Cherreads

Chapter 44 - Voices Before Lungs

⚠️ Disclaimer:

This chapter contains intense psychological horror, body horror, and emotionally disturbing themes, including graphic violence and unsettling imagery. If you're sensitive to heavy content or have a weak heart, it's best to skip this one or take it slow.

In simpler terms: this chapter is Rated R+.

You've been warned. Now enter the dark.

I repeat

💀 Certified "What the Actual Hell" Content 💀

Listen. I could've made this chapter chill. I didn't.

This section contains:

Lab babies

Corpse football

A giggling locker

Possibly possessed plumbing

If you read this and feel cursed afterward… good. That's the point.

Don't blame me. I'm just the narrator.

You flipped the page.

 chapter begins from here:-

"Now what?" 777 muttered, hand on his chin. "Someone already killed that bitch."

Rick rubbed the back of his head, staring out toward the charred clearing. "We came looking for Tobey and ended up digging through our own uncleaned mess."

"But…" 777's voice dropped, tone suspicious. "There were two of them. One's dead. Where's the other?"

Rick sighed, his expression blank. "No idea, man. My brain's fried. Look—the sun's rising."

The first sliver of daylight spilled through the fog. Pale. Ghostly. But it was real. A new day clawing its way through the nightmare.

"Yeah," 777 nodded. "Guess the worst part's over."

Rick didn't answer. His gaze lingered on the sky, then slowly drifted back to the lab.

"…Except now we've got a lab baby."

"Right." 777 adjusted the flamethrower strap on his shoulder. "How are we even gonna move her? Van or truck?"
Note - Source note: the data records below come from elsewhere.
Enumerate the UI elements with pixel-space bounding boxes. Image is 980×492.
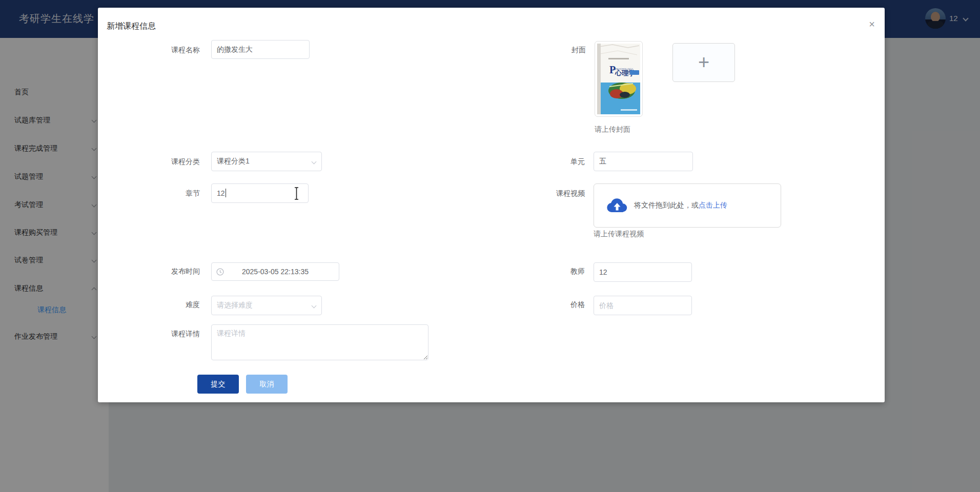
difficulty-label: 难度 — [133, 300, 200, 310]
dialog-title: 新增课程信息 — [107, 21, 156, 32]
difficulty-placeholder: 请选择难度 — [217, 301, 253, 310]
ibeam-cursor — [293, 187, 300, 202]
category-value: 课程分类1 — [217, 157, 250, 166]
category-label: 课程分类 — [133, 157, 200, 167]
teacher-input[interactable] — [594, 262, 692, 282]
price-input[interactable] — [594, 296, 692, 315]
price-label: 价格 — [518, 300, 585, 310]
chevron-down-icon — [312, 159, 317, 165]
cover-label: 封面 — [519, 46, 586, 55]
clock-icon — [216, 268, 224, 276]
detail-textarea[interactable] — [211, 324, 428, 360]
teacher-label: 教师 — [518, 267, 585, 276]
cancel-button[interactable]: 取消 — [246, 375, 288, 394]
cover-thumbnail[interactable]: P PSYCHOLOGY 心理学 — [595, 41, 643, 117]
publish-time-value: 2025-03-05 22:13:35 — [242, 268, 309, 276]
detail-label: 课程详情 — [133, 330, 200, 339]
click-upload-link[interactable]: 点击上传 — [699, 201, 727, 209]
publish-time-label: 发布时间 — [133, 267, 200, 276]
difficulty-select[interactable]: 请选择难度 — [211, 296, 322, 315]
unit-label: 单元 — [518, 157, 585, 167]
book-cover-image: P PSYCHOLOGY 心理学 — [597, 44, 640, 114]
cloud-upload-icon — [606, 198, 628, 213]
video-upload-hint: 请上传课程视频 — [594, 230, 644, 239]
category-select[interactable]: 课程分类1 — [211, 152, 322, 171]
course-name-input[interactable] — [211, 40, 310, 59]
submit-button[interactable]: 提交 — [197, 375, 239, 394]
close-icon[interactable]: × — [865, 17, 879, 31]
unit-input[interactable] — [594, 152, 693, 171]
course-name-label: 课程名称 — [133, 46, 200, 55]
chapter-label: 章节 — [133, 189, 200, 198]
dropzone-text: 将文件拖到此处，或点击上传 — [634, 201, 727, 210]
add-course-dialog: 新增课程信息 × 课程名称 封面 P PSYCHOLOGY 心理学 — [98, 8, 885, 402]
cover-upload-button[interactable]: + — [672, 43, 735, 82]
cover-upload-hint: 请上传封面 — [595, 125, 630, 134]
app-root: 考研学生在线学 12 首页试题库管理课程完成管理试题管理考试管理课程购买管理试卷… — [0, 0, 980, 492]
chevron-down-icon — [312, 303, 317, 309]
publish-time-picker[interactable]: 2025-03-05 22:13:35 — [211, 262, 339, 281]
video-label: 课程视频 — [518, 189, 585, 198]
video-dropzone[interactable]: 将文件拖到此处，或点击上传 — [594, 183, 781, 228]
plus-icon: + — [673, 51, 734, 73]
text-caret — [226, 189, 226, 197]
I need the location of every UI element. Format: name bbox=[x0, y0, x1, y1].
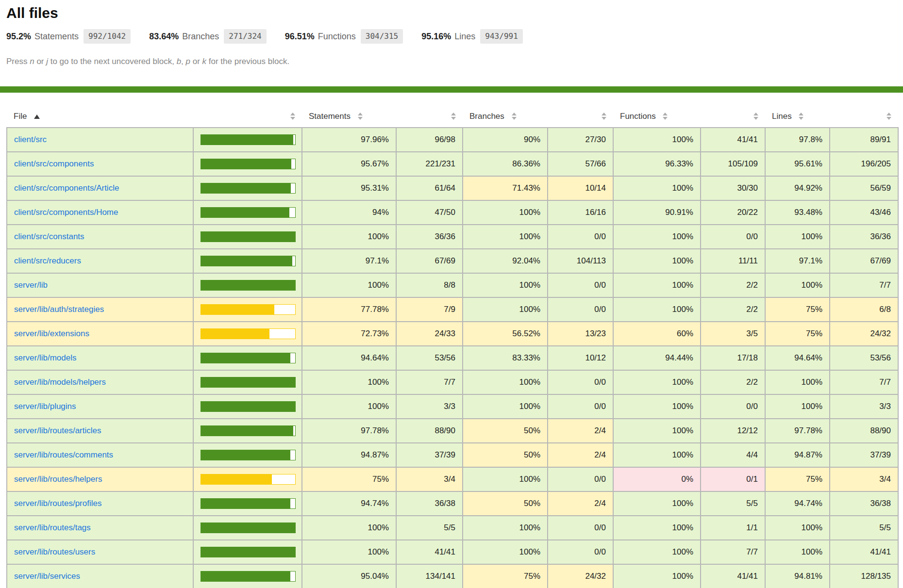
column-header-statements-raw[interactable] bbox=[396, 105, 463, 128]
column-header-functions-raw[interactable] bbox=[701, 105, 765, 128]
table-row: client/src/components/Article95.31%61/64… bbox=[7, 176, 898, 200]
statements-raw-cell: 41/41 bbox=[396, 540, 463, 564]
file-link[interactable]: server/lib/routes/comments bbox=[14, 450, 113, 459]
functions-pct-cell: 100% bbox=[613, 297, 701, 322]
file-link[interactable]: client/src/components/Article bbox=[14, 183, 119, 193]
coverage-bar bbox=[201, 231, 296, 242]
column-header-branches-raw[interactable] bbox=[548, 105, 613, 128]
column-header-statements[interactable]: Statements bbox=[302, 105, 396, 128]
file-cell: server/lib/models bbox=[7, 346, 193, 370]
statements-label: Statements bbox=[34, 32, 79, 42]
table-row: server/lib/routes/tags100%5/5100%0/0100%… bbox=[7, 516, 898, 540]
functions-raw-cell: 0/0 bbox=[701, 225, 765, 249]
branches-raw-cell: 2/4 bbox=[548, 419, 613, 443]
column-header-lines-raw[interactable] bbox=[830, 105, 898, 128]
functions-pct-cell: 60% bbox=[613, 322, 701, 346]
file-link[interactable]: server/lib/models/helpers bbox=[14, 377, 106, 387]
coverage-bar-cell bbox=[193, 176, 302, 200]
coverage-bar-empty bbox=[291, 183, 295, 193]
branches-pct-cell: 90% bbox=[463, 128, 548, 152]
statements-pct-cell: 100% bbox=[302, 540, 396, 564]
coverage-bar-cell bbox=[193, 152, 302, 176]
file-link[interactable]: server/lib/services bbox=[14, 572, 80, 581]
column-header-branches-label: Branches bbox=[469, 112, 504, 121]
sort-toggle-icon[interactable] bbox=[753, 113, 758, 120]
branches-pct-cell: 50% bbox=[463, 491, 548, 516]
file-link[interactable]: server/lib/extensions bbox=[14, 329, 89, 338]
table-row: server/lib/routes/comments94.87%37/3950%… bbox=[7, 443, 898, 467]
functions-pct-cell: 100% bbox=[613, 249, 701, 273]
sort-toggle-icon[interactable] bbox=[886, 113, 891, 120]
coverage-bar-cell bbox=[193, 394, 302, 419]
coverage-bar-cell bbox=[193, 540, 302, 564]
column-header-statements-label: Statements bbox=[309, 112, 351, 121]
lines-pct-cell: 75% bbox=[765, 297, 830, 322]
file-link[interactable]: client/src bbox=[14, 135, 47, 144]
file-link[interactable]: server/lib/routes/users bbox=[14, 547, 95, 556]
file-link[interactable]: server/lib/routes/tags bbox=[14, 523, 91, 532]
sort-toggle-icon[interactable] bbox=[602, 113, 606, 120]
coverage-bar bbox=[201, 547, 296, 557]
lines-raw-cell: 89/91 bbox=[830, 128, 898, 152]
statements-pct: 95.2% bbox=[6, 32, 31, 42]
lines-pct-cell: 95.61% bbox=[765, 152, 830, 176]
column-header-file[interactable]: File bbox=[7, 105, 193, 128]
hint-text: , bbox=[181, 57, 185, 66]
branches-pct-cell: 86.36% bbox=[463, 152, 548, 176]
branches-raw-cell: 16/16 bbox=[548, 200, 613, 225]
file-link[interactable]: client/src/constants bbox=[14, 232, 84, 241]
functions-pct-cell: 100% bbox=[613, 564, 701, 588]
column-header-branches[interactable]: Branches bbox=[463, 105, 548, 128]
file-link[interactable]: client/src/components bbox=[14, 159, 94, 168]
statements-pct-cell: 94% bbox=[302, 200, 396, 225]
file-link[interactable]: server/lib/routes/articles bbox=[14, 426, 101, 435]
sort-toggle-icon[interactable] bbox=[799, 113, 803, 120]
functions-pct-cell: 94.44% bbox=[613, 346, 701, 370]
statements-raw-cell: 7/9 bbox=[396, 297, 463, 322]
functions-raw-cell: 17/18 bbox=[701, 346, 765, 370]
sort-toggle-icon[interactable] bbox=[358, 113, 363, 120]
sort-toggle-icon[interactable] bbox=[451, 113, 456, 120]
file-link[interactable]: server/lib/plugins bbox=[14, 402, 76, 411]
statements-pct-cell: 95.31% bbox=[302, 176, 396, 200]
file-link[interactable]: client/src/reducers bbox=[14, 256, 81, 265]
file-link[interactable]: client/src/components/Home bbox=[14, 208, 118, 217]
statements-pct-cell: 94.87% bbox=[302, 443, 396, 467]
functions-raw-cell: 12/12 bbox=[701, 419, 765, 443]
file-cell: server/lib/routes/users bbox=[7, 540, 193, 564]
hint-text: or bbox=[34, 57, 47, 66]
sort-toggle-icon[interactable] bbox=[512, 113, 517, 120]
coverage-bar-empty bbox=[292, 256, 295, 266]
branches-pct-cell: 100% bbox=[463, 200, 548, 225]
file-cell: client/src/constants bbox=[7, 225, 193, 249]
file-link[interactable]: server/lib/routes/profiles bbox=[14, 499, 101, 508]
column-header-functions-label: Functions bbox=[620, 112, 656, 121]
branches-pct-cell: 75% bbox=[463, 564, 548, 588]
coverage-bar-cell bbox=[193, 491, 302, 516]
statements-pct-cell: 94.64% bbox=[302, 346, 396, 370]
sort-toggle-icon[interactable] bbox=[290, 113, 295, 120]
file-cell: server/lib/routes/articles bbox=[7, 419, 193, 443]
statements-pct-cell: 100% bbox=[302, 370, 396, 394]
branches-pct-cell: 100% bbox=[463, 394, 548, 419]
column-header-functions[interactable]: Functions bbox=[613, 105, 701, 128]
coverage-bar bbox=[201, 207, 296, 218]
functions-pct-cell: 100% bbox=[613, 540, 701, 564]
statements-pct-cell: 100% bbox=[302, 225, 396, 249]
lines-raw-cell: 53/56 bbox=[830, 346, 898, 370]
sort-ascending-icon[interactable] bbox=[34, 112, 40, 121]
file-link[interactable]: server/lib/models bbox=[14, 353, 77, 362]
file-cell: server/lib/routes/tags bbox=[7, 516, 193, 540]
file-link[interactable]: server/lib/routes/helpers bbox=[14, 474, 102, 484]
file-link[interactable]: server/lib/auth/strategies bbox=[14, 305, 104, 314]
functions-raw-cell: 7/7 bbox=[701, 540, 765, 564]
column-header-lines[interactable]: Lines bbox=[765, 105, 830, 128]
column-header-bar[interactable] bbox=[193, 105, 302, 128]
branches-pct-cell: 100% bbox=[463, 467, 548, 491]
file-link[interactable]: server/lib bbox=[14, 280, 48, 290]
statements-raw-cell: 8/8 bbox=[396, 273, 463, 297]
coverage-bar-fill bbox=[201, 499, 290, 508]
coverage-bar-fill bbox=[201, 547, 295, 557]
coverage-bar-fill bbox=[201, 377, 295, 387]
sort-toggle-icon[interactable] bbox=[663, 113, 668, 120]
Rick thought for a second. "We'll need more. Best call in autonomous transport. And cleaning units, too—no way we're dragging her through this hellhole manually."

"Jennifer," he said sharply, tapping the comm on his collar. "Send two autonomous trucks to our coordinates. Also prep a sanitation unit—code black level."

Jennifer's voice returned through the static, smoother than before. "Request acknowledged. Routing in progress."

Rick nodded. "We can't leave this place. Not yet."

"No way we're leaving her alone," 777 agreed, arms crossed. "Too much risk."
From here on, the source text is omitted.